Último poste da série de 15 DE MAIO DE 2023 > Guiné 61/74 - P24316: Notas de leitura (1582): Revisitar o livro "Memória", de Álvaro Guerra (Mário Beja Santos)

3 comentários:

Antº Rosinha disse...

"Fiquei também com a sensação de que o Sékou Touré não tinha vertido uma lágrima pela morte do Amílcar".

Mas qual era o caboverdeano que não teria exatamente essa "sensação"?

Só que Cabral estava confiante que o apoio internacional (URRS, Cuba, Suécia, etc.) lhe dava a segurança e a proteção necessárias contra inimigos perigosos, mais perigosos que Spínola, aliás, que ele sabia disso muito bem.

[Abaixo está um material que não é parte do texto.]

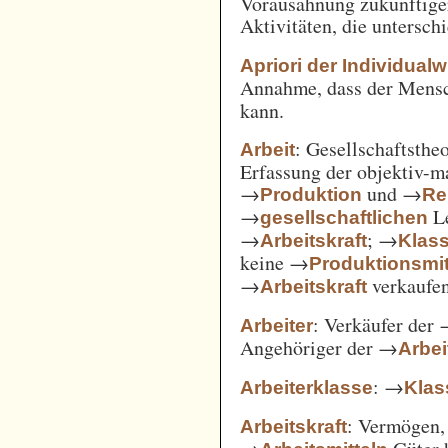
Vorausahnung zukünftiger
Aktivitäten, die untersc
Apriori der Individual
Annahme, dass der Mensc
kann.
: Gesellschaftsthe
Arbeit
Erfassung der objektiv-m
→
und →
Produktion
Re
→
Le
gesellschaftlichen
→
; →
Arbeitskraft
Klas
keine →
Produktionsmit
→
verkaufe
Arbeitskraft
: Verkäufer der
Arbeiter
Angehöriger der →
Arbei
: →
Arbeiterklasse
Klas
: Vermögen,
Arbeitskraft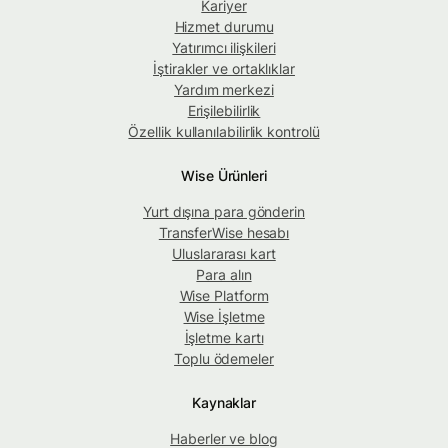
Kariyer
Hizmet durumu
Yatırımcı ilişkileri
İştirakler ve ortaklıklar
Yardım merkezi
Erişilebilirlik
Özellik kullanılabilirlik kontrolü
Wise Ürünleri
Yurt dışına para gönderin
TransferWise hesabı
Uluslararası kart
Para alın
Wise Platform
Wise İşletme
İşletme kartı
Toplu ödemeler
Kaynaklar
Haberler ve blog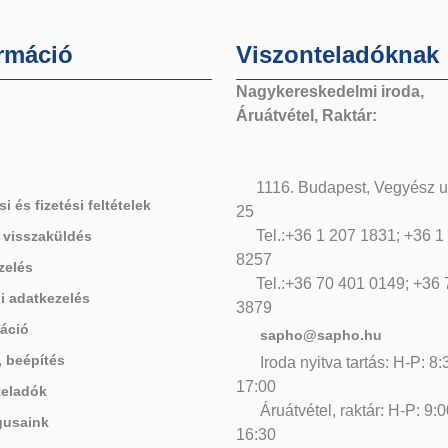
rmáció
Viszonteladóknak
Nagykereskedelmi iroda,
Áruátvétel, Raktár:
1116. Budapest, Vegyész u
si és fizetési feltételek
25
Tel.:+36 1 207 1831; +36 1
 visszaküldés
8257
zelés
Tel.:+36 70 401 0149; +36
i adatkezelés
3879
áció
sapho@sapho.hu
, beépítés
Iroda nyitva tartás: H-P: 8:
17:00
teladók
Áruátvétel, raktár: H-P: 9:0
gusaink
16:30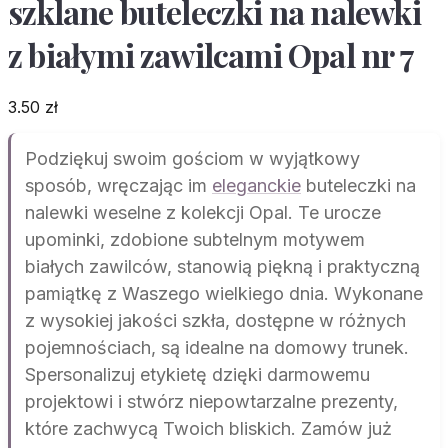
szklane buteleczki na nalewki
z białymi zawilcami Opal nr 7
3.50
zł
Podziękuj swoim gościom w wyjątkowy
sposób, wręczając im
eleganckie
buteleczki na
nalewki weselne z kolekcji Opal. Te urocze
upominki, zdobione subtelnym motywem
białych zawilców, stanowią piękną i praktyczną
pamiątkę z Waszego wielkiego dnia. Wykonane
z wysokiej jakości szkła, dostępne w różnych
pojemnościach, są idealne na domowy trunek.
Spersonalizuj etykietę dzięki darmowemu
projektowi i stwórz niepowtarzalne prezenty,
które zachwycą Twoich bliskich. Zamów już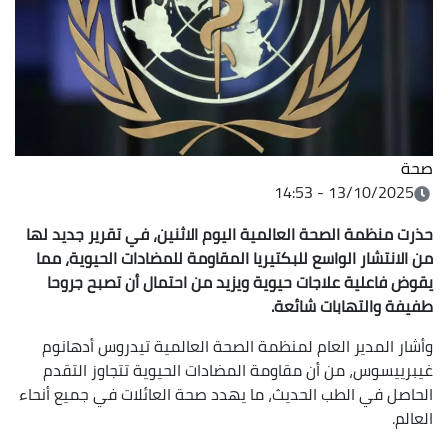
صحة
13/10/2025 - 14:53
حذرت منظمة الصحة العالمية اليوم الاثنين، في تقرير جديد لها
من الانتشار الواسع للبكتيريا المقاومة للمضادات الحيوية، مما
يقوض فاعلية علاجات حيوية ويزيد من احتمال أن تصبح جروحا
طفيفة والتهابات شائعة.
وأشار المدير العام لمنظمة الصحة العالمية تيدروس أدهانوم
غيبرييسوس، من أن مقاومة المضادات الحيوية تتجاوز التقدم
الحاصل في الطب الحديث، ما يهدد صحة العائلات في جميع أنحاء
العالم.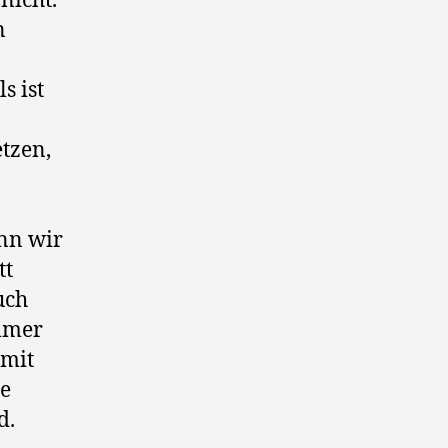
nicht.
n
s ist
tzen,
nn wir
tt
uch
immer
 mit
pe
d.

"os mutilados de guerra e quando souberam que Cabral tinha sido morto, indivíduos sem pernas, nem braços, aos gritos, davam saltos de contentamento, viram na morte de Cabral a sua libertação".

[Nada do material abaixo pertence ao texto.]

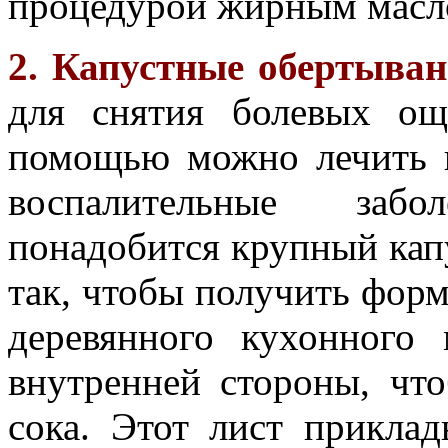
процедурой жирным масл
2. Капустные обертыван
для снятия болевых о
помощью можно лечить н
воспалительные заб
понадобится крупный капу
так, чтобы получить фор
деревянного кухонного
внутренней стороны, чт
сока. Этот лист прикла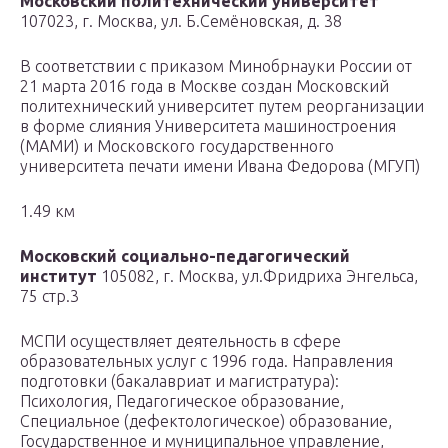
Московский политехнический университет
107023, г. Москва, ул. Б.Семёновская, д. 38
В соответствии с приказом Минобрнауки России от
21 марта 2016 года в Москве создан Московский
политехнический университет путем реорганизации
в форме слияния Университета машиностроения
(МАМИ) и Московского государственного
университета печати имени Ивана Федорова (МГУП)
1.49 км
Московский социально-педагогический
институт
105082, г. Москва, ул.Фридриха Энгельса,
75 стр.3
МСПИ осуществляет деятельность в сфере
образовательных услуг с 1996 года. Направления
подготовки (бакалавриат и магистратура):
Психология, Педагогическое образование,
Специальное (дефектологическое) образование,
Государственное и муниципальное управление,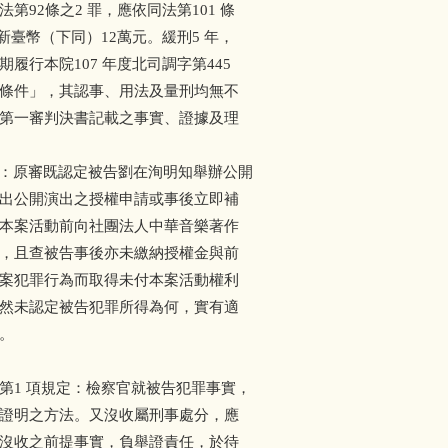
92條之2 罪，應依同法第101 條
臺幣（下同）12萬元。緩刑5 年，
行本院107 年度北司調字第445
條件」，其認事、用法及量刑均無不
第一審判決書記載之事實、證據及理
：原審既認定被告劉在洵明知舉辦公開
出公開演出之授權申請或事後立即補
本案活動前向社團法人中華音樂著作
，且查被告事後亦未繳納授權金與前
案犯罪行為而取得未付本案活動權利
然未認定被告犯罪所得為何，實有適
。
 條第1 項規定：檢察官就被告犯罪事實，
證明之方法。又沒收屬刑事處分，應
沒收之前提事實，負舉證責任，於待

Isto foi um milagre que o senhor Onesimo teria presenciado, gente sem pernas aos saltos de contentamento...! com a morte de Amílcar?

Claro que Onésimo como caboverdeano, politicamente correto, não tem dúvidas no papel determinante da PIDE, talvez junto até daqueles "sem pernas" contentes.

Mas como Beja Santos nos vai trazer a continuação, vamos ver mais novidades de Onésimo Silveira, um caboverdeano de vida bem repleta.

Tabanca Grande Luís Graça disse...

Este "ódio patológico'ao 'pai' das duas nacionalidades, guineense e cabo-verdiana, é no mínimo muito perturbadora...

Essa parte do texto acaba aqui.